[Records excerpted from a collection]
-----
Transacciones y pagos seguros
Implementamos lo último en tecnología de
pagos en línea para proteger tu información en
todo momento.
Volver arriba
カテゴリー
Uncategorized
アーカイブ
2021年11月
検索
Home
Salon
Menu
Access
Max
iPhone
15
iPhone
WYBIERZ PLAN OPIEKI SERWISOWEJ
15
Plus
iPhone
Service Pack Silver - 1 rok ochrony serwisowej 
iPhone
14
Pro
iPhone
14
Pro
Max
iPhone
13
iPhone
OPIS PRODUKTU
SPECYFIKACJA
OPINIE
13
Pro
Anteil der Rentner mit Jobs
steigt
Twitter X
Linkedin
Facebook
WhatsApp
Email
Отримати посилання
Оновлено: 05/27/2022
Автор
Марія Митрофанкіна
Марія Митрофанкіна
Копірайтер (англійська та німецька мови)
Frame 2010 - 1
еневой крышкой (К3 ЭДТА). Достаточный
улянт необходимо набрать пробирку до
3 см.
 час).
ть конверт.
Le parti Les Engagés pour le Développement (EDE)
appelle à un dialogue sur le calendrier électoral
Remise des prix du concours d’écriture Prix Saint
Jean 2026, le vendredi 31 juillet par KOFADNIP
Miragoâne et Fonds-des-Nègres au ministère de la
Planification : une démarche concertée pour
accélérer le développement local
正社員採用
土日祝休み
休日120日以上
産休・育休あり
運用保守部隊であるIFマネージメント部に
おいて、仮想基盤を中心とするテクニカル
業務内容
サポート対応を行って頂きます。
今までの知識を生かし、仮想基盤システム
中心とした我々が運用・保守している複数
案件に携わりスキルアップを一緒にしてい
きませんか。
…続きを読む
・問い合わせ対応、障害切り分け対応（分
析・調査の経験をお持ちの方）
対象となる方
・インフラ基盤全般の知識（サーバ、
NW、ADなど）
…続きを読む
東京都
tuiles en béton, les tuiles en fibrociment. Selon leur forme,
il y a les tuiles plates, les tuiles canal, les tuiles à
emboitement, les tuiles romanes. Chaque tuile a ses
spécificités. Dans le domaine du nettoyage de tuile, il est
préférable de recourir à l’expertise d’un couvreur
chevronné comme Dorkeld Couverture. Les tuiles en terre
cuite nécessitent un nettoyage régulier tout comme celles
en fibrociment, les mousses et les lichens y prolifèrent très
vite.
-----
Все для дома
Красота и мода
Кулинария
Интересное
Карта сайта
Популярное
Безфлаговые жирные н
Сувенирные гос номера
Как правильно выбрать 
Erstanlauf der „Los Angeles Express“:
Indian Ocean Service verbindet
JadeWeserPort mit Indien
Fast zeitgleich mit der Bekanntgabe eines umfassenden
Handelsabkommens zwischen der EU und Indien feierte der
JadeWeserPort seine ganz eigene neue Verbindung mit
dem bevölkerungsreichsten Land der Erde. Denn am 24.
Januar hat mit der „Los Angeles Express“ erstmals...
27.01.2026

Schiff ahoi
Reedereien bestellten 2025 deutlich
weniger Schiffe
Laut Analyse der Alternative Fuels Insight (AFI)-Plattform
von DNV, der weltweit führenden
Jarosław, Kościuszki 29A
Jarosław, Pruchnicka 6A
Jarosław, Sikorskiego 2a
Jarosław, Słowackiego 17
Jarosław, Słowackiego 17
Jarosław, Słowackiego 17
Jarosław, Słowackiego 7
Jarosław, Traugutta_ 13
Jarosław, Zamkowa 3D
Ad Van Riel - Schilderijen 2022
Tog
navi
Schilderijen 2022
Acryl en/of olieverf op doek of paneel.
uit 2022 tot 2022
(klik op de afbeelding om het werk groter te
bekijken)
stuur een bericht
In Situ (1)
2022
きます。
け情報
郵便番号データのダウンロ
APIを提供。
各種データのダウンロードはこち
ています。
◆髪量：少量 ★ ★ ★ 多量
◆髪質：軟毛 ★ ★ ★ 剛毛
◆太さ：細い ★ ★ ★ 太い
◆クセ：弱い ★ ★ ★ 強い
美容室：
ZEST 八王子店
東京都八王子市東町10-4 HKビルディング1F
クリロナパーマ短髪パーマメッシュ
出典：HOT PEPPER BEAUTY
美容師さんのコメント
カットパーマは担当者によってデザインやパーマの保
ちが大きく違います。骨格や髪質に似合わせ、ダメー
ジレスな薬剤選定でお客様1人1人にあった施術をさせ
-----
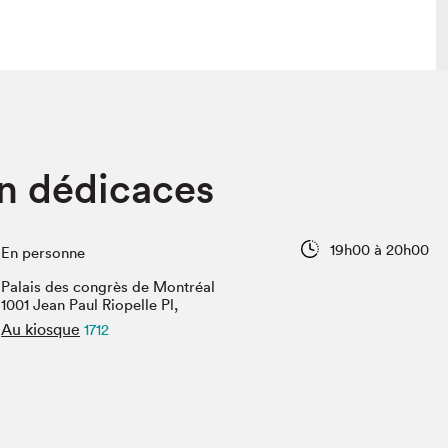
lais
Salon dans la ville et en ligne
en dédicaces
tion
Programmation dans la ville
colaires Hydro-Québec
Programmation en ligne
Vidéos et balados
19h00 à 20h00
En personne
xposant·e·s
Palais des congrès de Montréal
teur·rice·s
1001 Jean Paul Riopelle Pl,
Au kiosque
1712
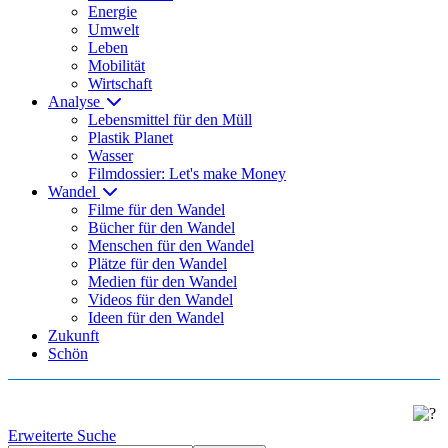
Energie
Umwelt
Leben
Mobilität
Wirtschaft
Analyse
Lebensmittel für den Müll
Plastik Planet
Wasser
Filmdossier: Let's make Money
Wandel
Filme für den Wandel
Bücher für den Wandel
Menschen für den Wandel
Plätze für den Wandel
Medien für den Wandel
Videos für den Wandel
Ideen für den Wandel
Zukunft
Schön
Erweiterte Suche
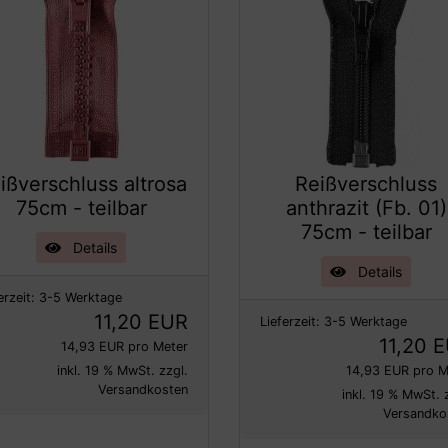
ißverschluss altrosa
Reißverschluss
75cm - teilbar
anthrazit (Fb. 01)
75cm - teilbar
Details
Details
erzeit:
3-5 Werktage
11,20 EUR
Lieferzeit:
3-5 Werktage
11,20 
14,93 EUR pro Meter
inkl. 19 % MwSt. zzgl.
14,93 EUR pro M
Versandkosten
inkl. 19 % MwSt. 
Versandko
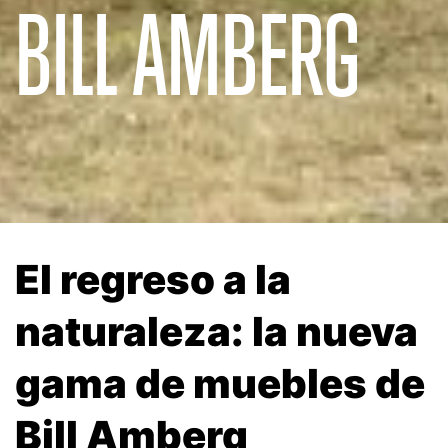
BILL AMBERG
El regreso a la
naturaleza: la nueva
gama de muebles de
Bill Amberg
-----
- _WHAT YOU ARE ASKED TO DO_
From the entries, report each line that includes the word "Schilderijen".

- _OUTPUT FOR THIS TASK_
Ad Van Riel - Schilderijen 2022
Schilderijen 2022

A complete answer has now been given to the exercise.